In response to this, Berengar merely scoffed before giving his opinion on the matter.
"The solution to this problem is simple: arrest them, eliminate them, and replace them with talented commoners. France shall lose its influence over England one way or another. I will not allow the Anglo-Saxon people to be Romanized. Do whatever is necessary, I truly do not care about these pathetic nobles who drove this Kingdom into near collapse."
The Steward nodded his head in response to this. He knew that was the most effective solution, but he did not want to be the one who had to enact such a ruthless policy. However, it was necessary for England, thus after hearing Berengar's comments, he no longer objected to the idea. Instead, he switched the subject to something else.
"So How goes the progress in the other tributaries?"
The Kaiser once more took a sip from his cup before responding to this question.
"About the same as England. First, they must replenish their ability to produce food. So that they may eventually stand on their own two feet as a capable tributary. While I have prevented famine from spreading by supplying these states with an overwhelming surplus of food aid, I refuse to allow my tributaries to become entirely reliant on the Reich for their very survival. `
If they do not ween themselves off, our support, the german people will be sending them food for centuries. Something that will undoubtedly drain at our national budget. Thus, I have sent all my stewards the same agricultural technology that I have given you. Within the next few years, my tributaries should be capable of providing for themselves even with the limited amount of young men at their disposal.
It will take a generation or two before they have a large enough population to transition away from the fields and into an urban environment. Thus, for the meantime, my tributaries remain purely agrarian societies. However, compared to France, they are doing exceedingly well for themselves."
Bernd nodded his head in agreement. From what the Kaiser had said, it sounded like the other stewards were going through the same difficulties that England was enduring, thus he decided to change the topic once more.
"What about this threat in the far east? Is it going to be a problem?"
Berengar finished his coffee and placed his cup on to the table while wearing a confident smirk on his face. He shook his head before revealing his thoughts on the matter.
"From what I can gather by current intelligence reports, Japan is considerably far behind the Reich from a technological standpoint. By the time my forces are ready to begin our invasion of the East, the enemy will at most be able to give us a flesh wound. However, they completely lack the means to win the war. You can rest assured, we have supremacy over the seas, and the air, and that is all that will matter.
It is the dawn of a new era of warfare, my friend.
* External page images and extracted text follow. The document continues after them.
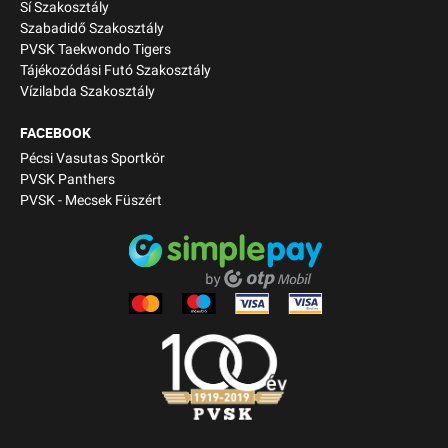
Sí Szakosztály
Szabadidő Szakosztály
PVSK Taekwondo Tigers
Tájékozódási Futó Szakosztály
Vízilabda Szakosztály
FACEBOOK
Pécsi Vasutas Sportkör
PVSK Panthers
PVSK - Mecsek Füszért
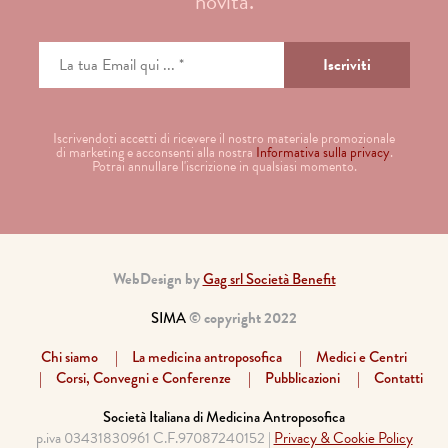
novità.
Iscrivendoti accetti di ricevere il nostro materiale promozionale
di marketing e acconsenti alla nostra
Informativa sulla privacy
.
Potrai annullare l'iscrizione in qualsiasi momento.
WebDesign by
Gag srl Società Benefit
SIMA
© copyright 2022
Chi siamo
La medicina antroposofica
Medici e Centri
Corsi, Convegni e Conferenze
Pubblicazioni
Contatti
Società Italiana di Medicina Antroposofica
p.iva 03431830961 C.F.97087240152 |
Privacy & Cookie Policy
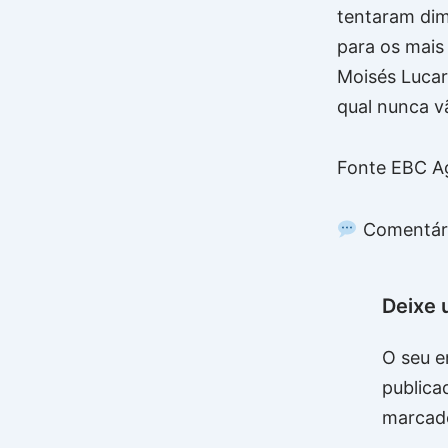
tentaram dim
para os mais
Moisés Lucar
qual nunca v
Fonte EBC Ag
Comentár
Deixe 
O seu e
publica
marcad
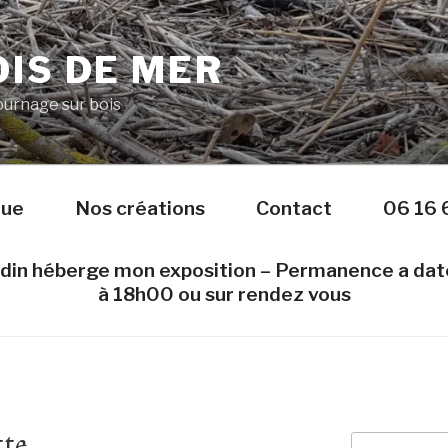
IS DE MER
Tournage sur bois
nue
Nos créations
Contact
06 16 
edin héberge mon exposition – Permanence a da
à 18h00 ou sur rendez vous
tte
Recherche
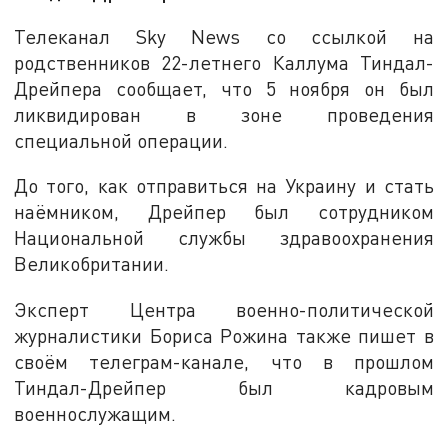
Телеканал Sky News со ссылкой на
родственников 22-летнего Каллума Тиндал-
Дрейпера сообщает, что 5 ноября он был
ликвидирован в зоне проведения
специальной операции.
До того, как отправиться на Украину и стать
наёмником, Дрейпер был сотрудником
Национальной службы здравоохранения
Великобритании.
Эксперт Центра военно-политической
журналистики Бориса Рожина также пишет в
своём телеграм-канале, что в прошлом
Тиндал-Дрейпер был кадровым
военнослужащим.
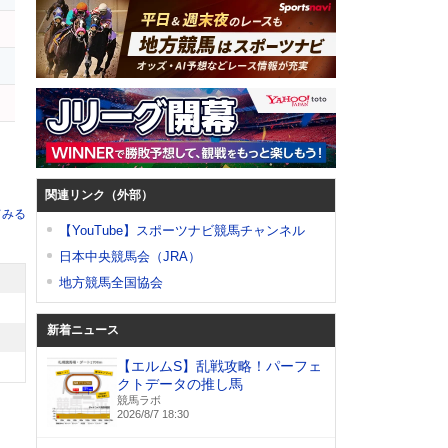
ツ
関連リンク（外部）
てみる
【YouTube】スポーツナビ競馬チャンネル
日本中央競馬会（JRA）
地方競馬全国協会
新着ニュース
【エルムS】乱戦攻略！パーフェ
クトデータの推し馬
競馬ラボ
2026/8/7 18:30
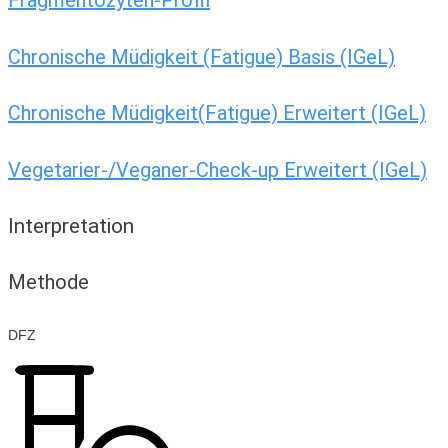
Fragmentozyten-Profil
Chronische Müdigkeit (Fatigue) Basis (IGeL)
Chronische Müdigkeit(Fatigue) Erweitert (IGeL)
Vegetarier-/Veganer-Check-up Erweitert (IGeL)
Interpretation
Methode
DFZ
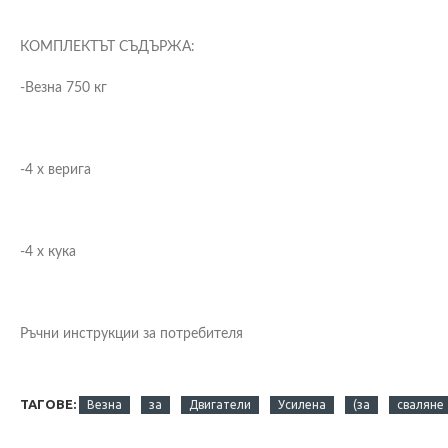
КОМПЛЕКТЪТ СЪДЪРЖА:
-Везна 750 кг
-4 х верига
-4 х кука
Ръчни инструкции за потребителя
ТАГОВЕ:
Везна
за
Двигатели
Усилена
(за
сваляне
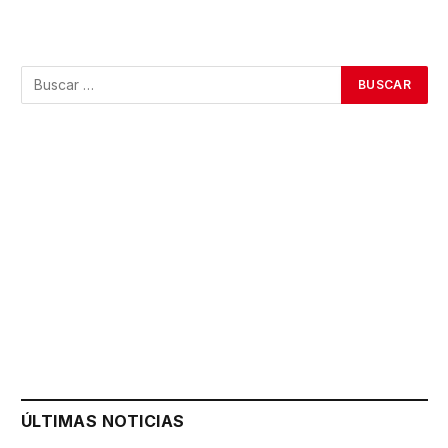
ÚLTIMAS NOTICIAS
Anyone who has to fight, even with the most modern weapons, against an enemy in complete command of the air, fights like a savage against modern German troops, under the same handicaps, and the same chances of success. We will emerge victorious, no matter what the cost."
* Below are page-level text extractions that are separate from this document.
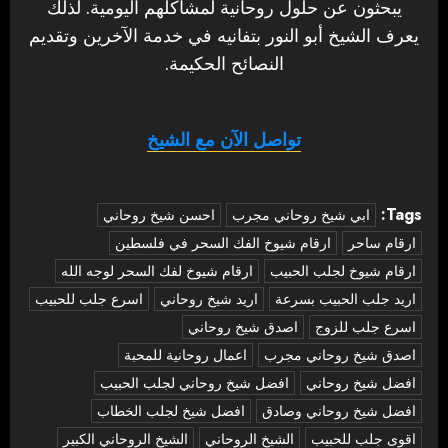
يبحثون عن حلول روحانية لمشاكلهم اليومية. لذلك
يعرف الشيخ أبو النور بتفانيه في خدمة الآخرين وتقديم
النصائح الحكيمة.
تواصل الآن مع الشيخ
Tags:
‏ابي شيخ روحاني مجرب
احسن شيخ روحاني
ارقام ساحر
ارقام شيوخ الفك السحر في فلسطين
ارقام شيوخ لجلب الحبيب
ارقام شيوخ لفك السحر لوجه الله
اريد جلب الحبيب بسرعة
اريد شيخ روحاني
اسرع جلب للحبيب
اسرع جلب للزوج
اصدق شيخ روحاني
اصدق شيخ روحاني مجرب
اعمال روحانية للمحبة
افضل شيخ روحاني
افضل شيخ روحاني لجلب الحبيب
افضل شيخ روحاني وصادق
افضل شيخ لجلب الخطاب
اقوى جلب للحبيب
الشيخ الروحاني
الشيخ الروحاني الكبير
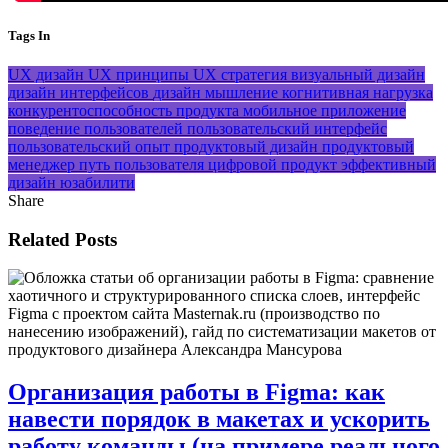
Tags In
UX дизайн
UX принципы
UX стратегия
визуальный дизайн
дизайн интерфейсов
дизайн мышление
когнитивная нагрузка
конкурентоспособность продукта
мобильное приложение
поведение пользователей
пользовательский интерфейс
пользовательский опыт
продуктовый дизайн
продуктовый
менеджер
путь пользователя
цифровой продукт
эффективный
дизайн
юзабилити
Share
Related Posts
Организация работы в Figma: как
навести порядок в макетах и ускорить
работу команды (на примере реального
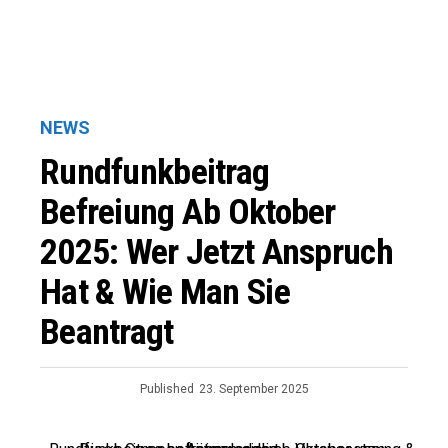
NEWS
Rundfunkbeitrag
Befreiung Ab Oktober
2025: Wer Jetzt Anspruch
Hat & Wie Man Sie
Beantragt
Published
23. September 2025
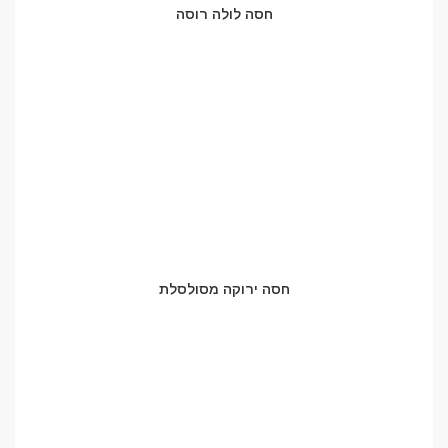
חסה לולה רוסה
חסה ירוקה מסולסלת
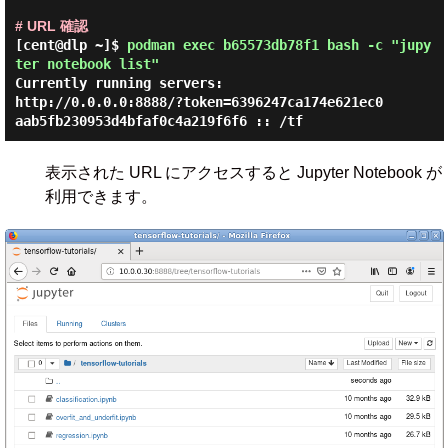
# URL 確認
[cent@dlp ~]$
podman exec b65573db78f1 bash -c "jupy
ter notebook list"
Currently running servers:

http://0.0.0.0:8888/?token=6396247ca174e621ec0
表示された URL にアクセスすると Jupyter Notebook が
利用できます。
Berengar had just paraphrased Erwin Rommel, but as far as this world was concerned, it was his own words. After all, the year was 1430 AD, and the desert fox would not be born for more than a few centuries. The confidence in Berengar's tone as he spoke about how important air superiority was led the steward of England to believe in the Kaiser's words. After all, he had not been wrong yet.
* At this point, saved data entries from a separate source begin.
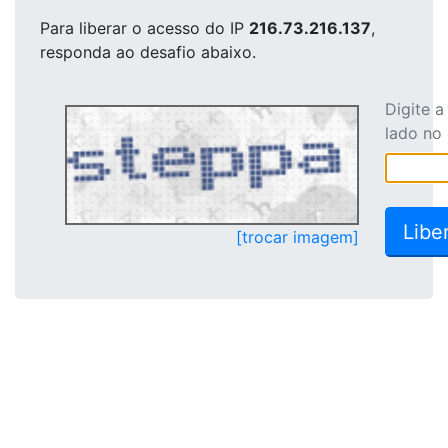
Para liberar o acesso
do IP
216.73.216.137
,
responda ao desafio abaixo.
Digite 
lado no
[trocar imagem]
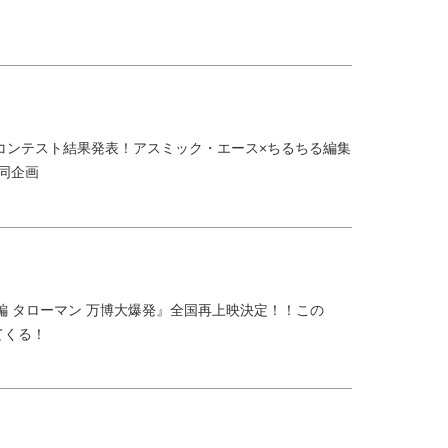
コンテスト結果発表！アスミック・エース×ちるちる編集
共同企画
大長編 タローマン 万博大爆発』全国再上映決定！！この
てくる！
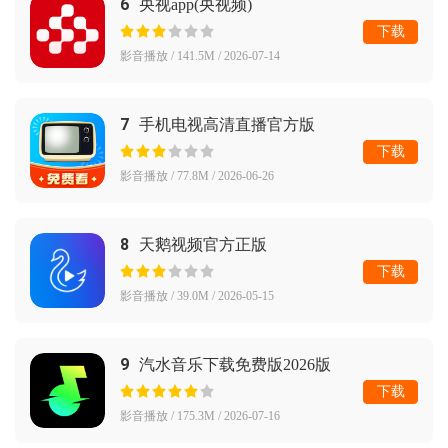
6
央视app(央视频)
下载
影音播放 / 141.5M / 2026-07-14
7
手机电视高清直播官方版
下载
影音播放 / 77.8M / 2026-06-26
8
天鹅视频官方正版
下载
影音播放 / 39.0M / 2026-05-15
9
汽水音乐下载免费版2026版
下载
影音播放 / 175.3M / 2026-07-16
Thus, the two men chatted for several hours before Berengar boarded his flight home. As far as the common citizen was concerned, life in the German tributaries was better than it had been under the reign of their previous sovereigns. And though they no longer had the ability to decide their own international policies, the wealth and luxury which entered their lands as a result of their submission to the Reich was well worth the price.